With tapped out cortisol, individuals feel tired in the morning, often wanting to sleep in. Tell me if this sounds familiar:
You wake up sleepy not feeling like getting up but you force yourself to anyway
10am coffee break
Sleepiness after lunch
Another late afternoon coffee break (or other sugar break)
This pattern tells us why without the reduction of stress, prevention and control of diabetes is impossible.

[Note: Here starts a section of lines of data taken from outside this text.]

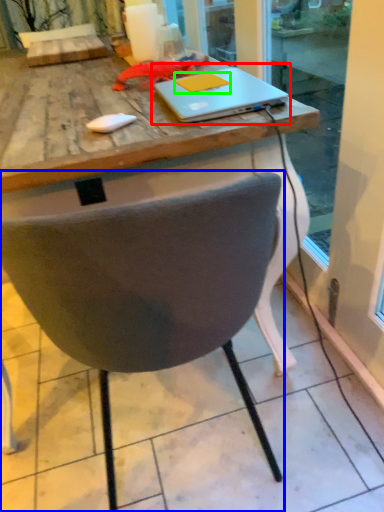 Question: Which is nearer to the laptop (highlighted by a red box)? chair (highlighted by a blue box) or notepad (highlighted by a green box).

Choices:
 (A) chair
 (B) notepad

Answer: (B) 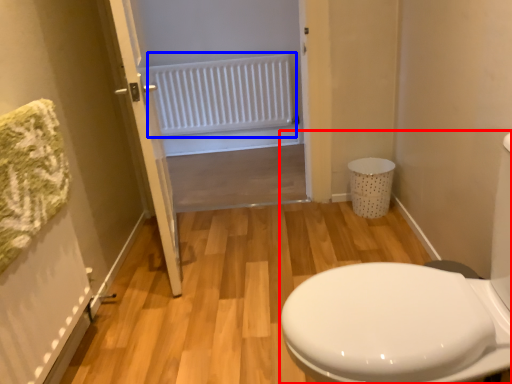 Question: Which object appears closest to the camera in this image, porcelain (highlighted by a red box) or radiator (highlighted by a blue box)?

Choices:
 (A) porcelain
 (B) radiator

Answer: (A) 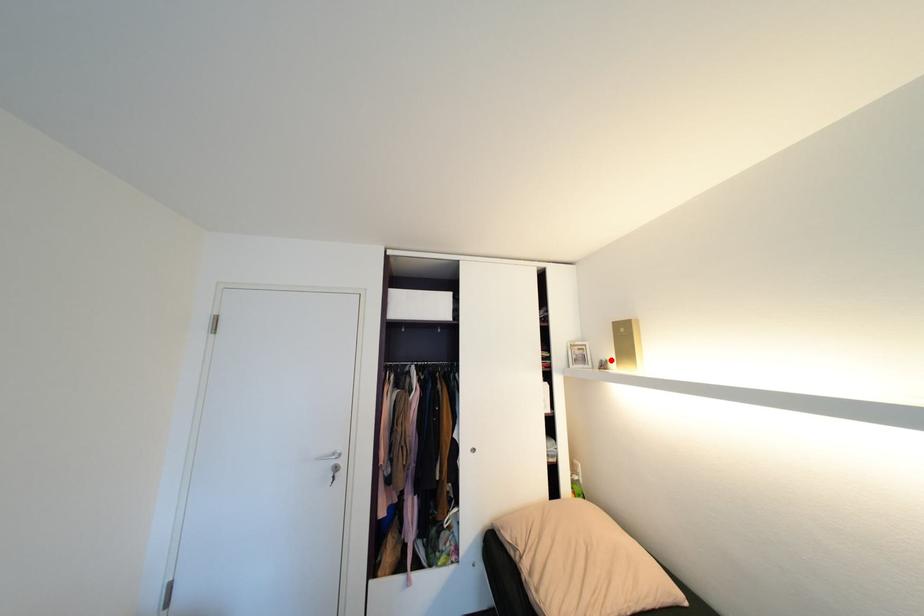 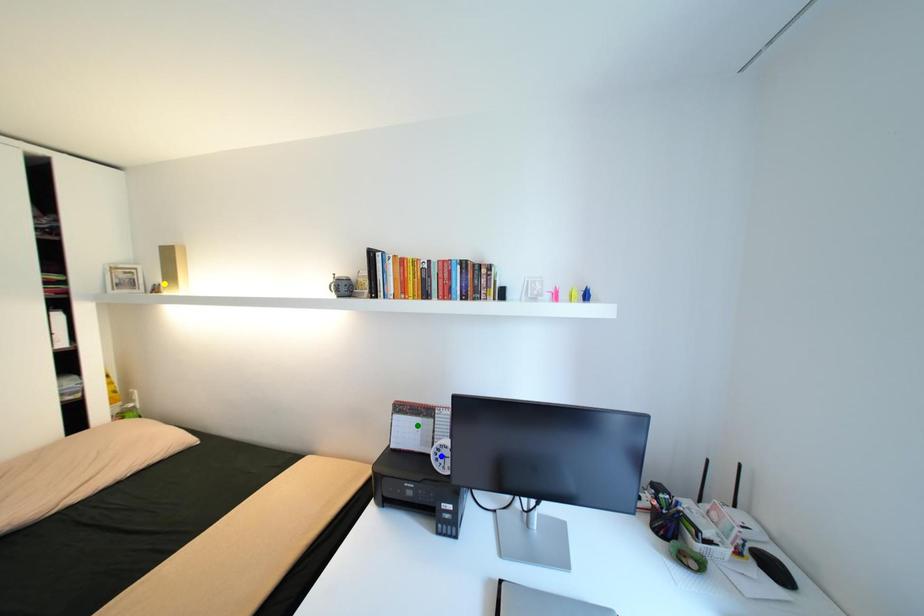 Question: I am providing you with two images of the same scene from different viewpoints. A red point is marked on the first image. You are given multiple points on the second image. Which point in image 2 is actually the same real-world point as the red point in image 1?

Choices:
 (A) blue point
 (B) green point
 (C) yellow point

Answer: (C) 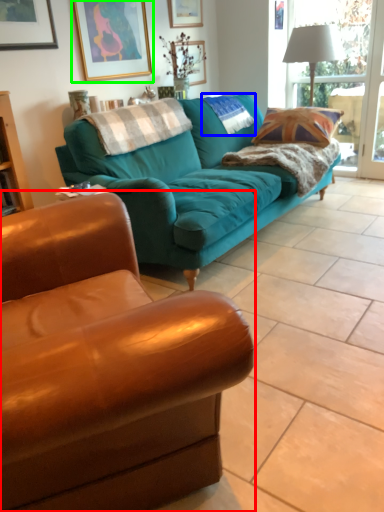 Question: Which object is positioned closest to studio couch (highlighted by a red box)? Select from pillow (highlighted by a blue box) and picture frame (highlighted by a green box).

Choices:
 (A) pillow
 (B) picture frame

Answer: (B) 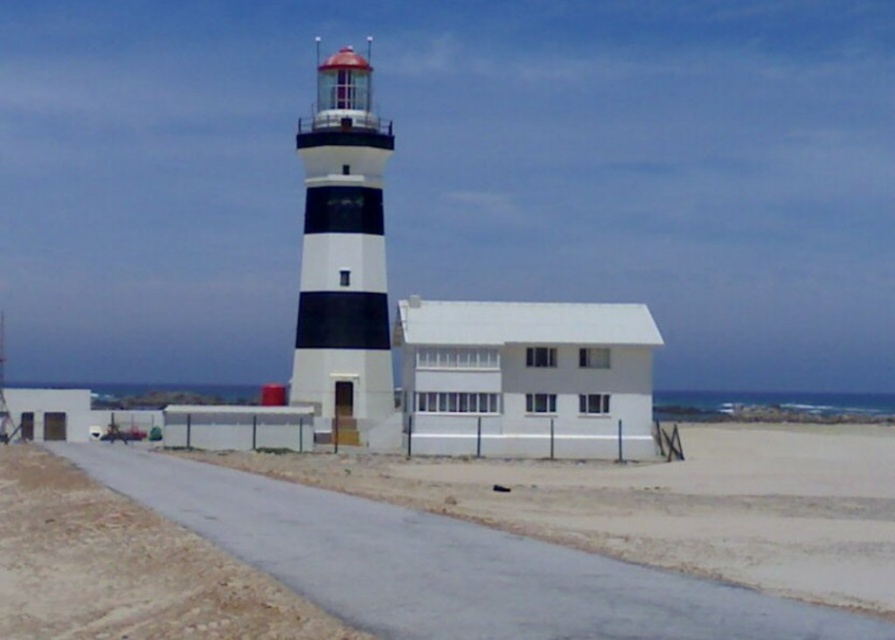 Is sandy beach at lower center taller than brown gravel at lower center?

No.

Who is shorter, sandy beach at lower center or brown gravel at lower center?

sandy beach at lower center

In the scene shown: Measure the distance between point (479, 538) and camera.

49.24 feet

The width and height of the screenshot is (895, 640). In order to click on sandy beach at lower center in this screenshot , I will do `click(320, 566)`.

Is brown gravel at lower center further to camera compared to black and white striped lighthouse at center?

No, it is in front of black and white striped lighthouse at center.

Who is shorter, brown gravel at lower center or black and white striped lighthouse at center?

With less height is brown gravel at lower center.

Is point (293, 634) less distant than point (354, 88)?

Yes, it is in front of point (354, 88).

This screenshot has width=895, height=640. What are the coordinates of `brown gravel at lower center` in the screenshot? It's located at coord(125,568).

Which is in front, point (241, 477) or point (310, 252)?

Point (241, 477) is in front.

Who is taller, sandy beach at lower center or black and white striped lighthouse at center?

black and white striped lighthouse at center

Who is more distant from viewer, (78, 483) or (351, 138)?

The point (351, 138) is behind.

Identify the location of sandy beach at lower center. This screenshot has height=640, width=895. (320, 566). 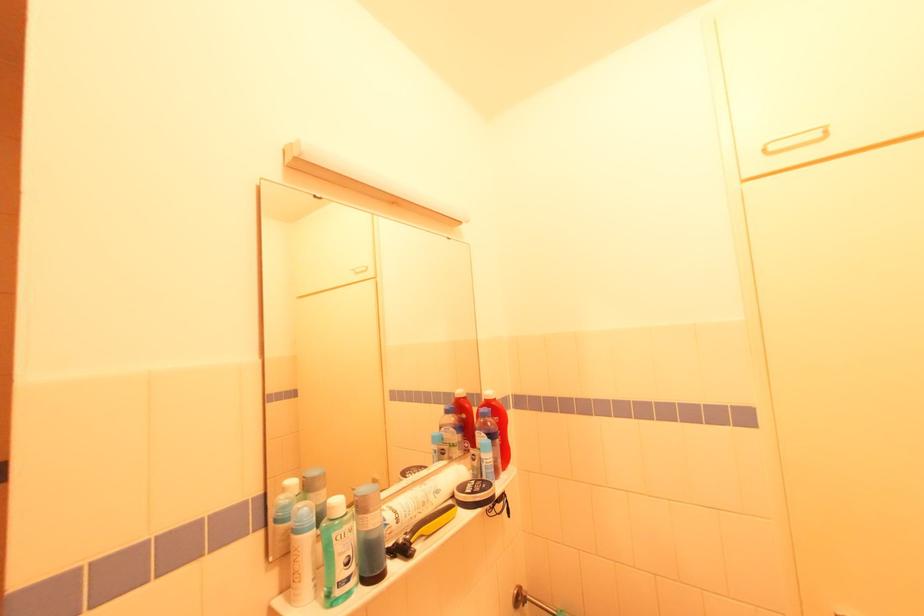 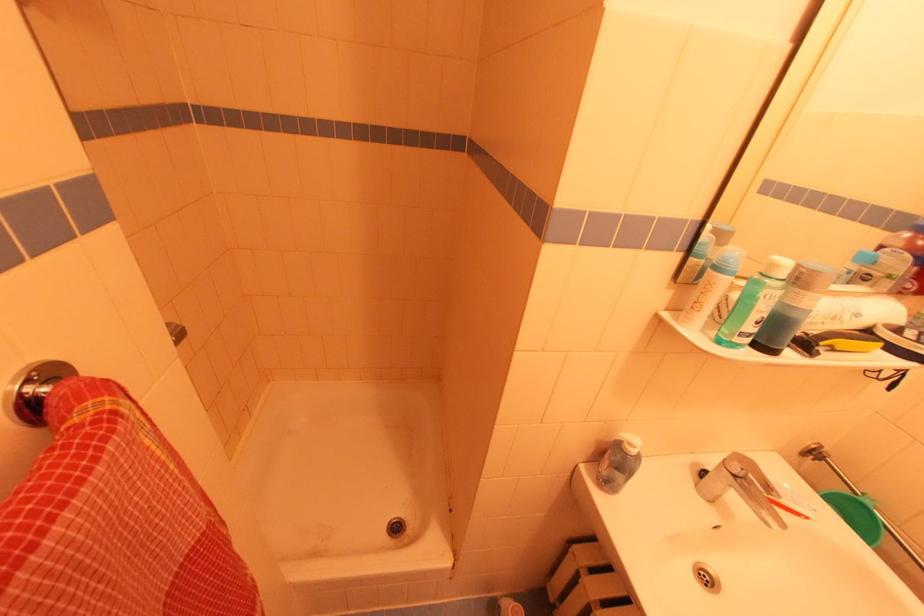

Leslie Korn, PhD suggests that in order to reverse this pattern, one needs to withdraw from negative stimulants like stress and coffee, feel just how exhausted one truly is, and slowly rebuild ones health through nutrition, including stress modulating adaptogens, exercise, and stress reduction therapies.
Here are 5 stress reducing therapies that you can incorporate into your daily routine:
1. Meditation and Breathwork
Meditation is a very easy way to help you clear your mind and focus on the present. Many times we become stressed because we spend way too much time thinking about something that has happened in the past or something that we hope for in the future. This hinders our ability to appreciate the present moment and before we know it, years have past and we are still in the same rat race as we've always been. Breathwork is another valuable too for release. Deep breaking allows us to increase oxygen to the brain so that we can think more clearly and have the ability to make wise decisions.
Many time stress can be exacerbated because we have so much going on in our heads. Journaling is a very helpful tool it allows us to get everything out of our heads and onto a sheet of paper. This frees up space in our minds and therefore relieves stress because instead of trying to remember everything at one time or harboring feelings that come along with not being able to express ourselves, we can now release that burden in a healthy.
Grounding is a therapeutic technique that helps you to reconnect with the earth. A humans we are electrical beings that carry positive ions which means we are always positively charged. The earth carries negative ions & healing energy. Grounding allows us to balance out by connecting to the Earth's natural healing energy. This connection to earth reduces inflammation, pain, and stress. It also improves blood flow, sleep, and vitality. There are many ways to ground which take no effort. Walking barefoot outside, sitting, working or sleeping outdoors. The point is to spend more time being present in nature.
Exercise and yoga are two great ways to relieve stress. Exercise in the form of walking, running and other cardio as well as weight and resistance training is a great way to not only start the day but to finish the day as well. Its helpful to have a positive outlet such as these after a long stressful day. Punching a bag or lifting a heavy weight is a great way to let off some steam. Yoga is a more slow, free flowing practice that doubles as not only exercise, but as a fantastic way to center oneself. Focusing on the breath while moving and stretching the body is a great way to let go of stagnant energy.
5. Get Quality Sleep
People underestimate the power of quality sleep. During our sleep cycle, the body uses that time to restore, repair and replenish. When our sleep is not balanced, we find ourselves feeling more wired than normal. Our body also relies on sleep in order to regulate hormones in the body as well as regulate digestion. This simple act of rest could be the key to stress reduction for many people, simply because we are always on the go. Let's go back to our childhood ways and practice getting to bed early and if possible, making time for a nap during the day.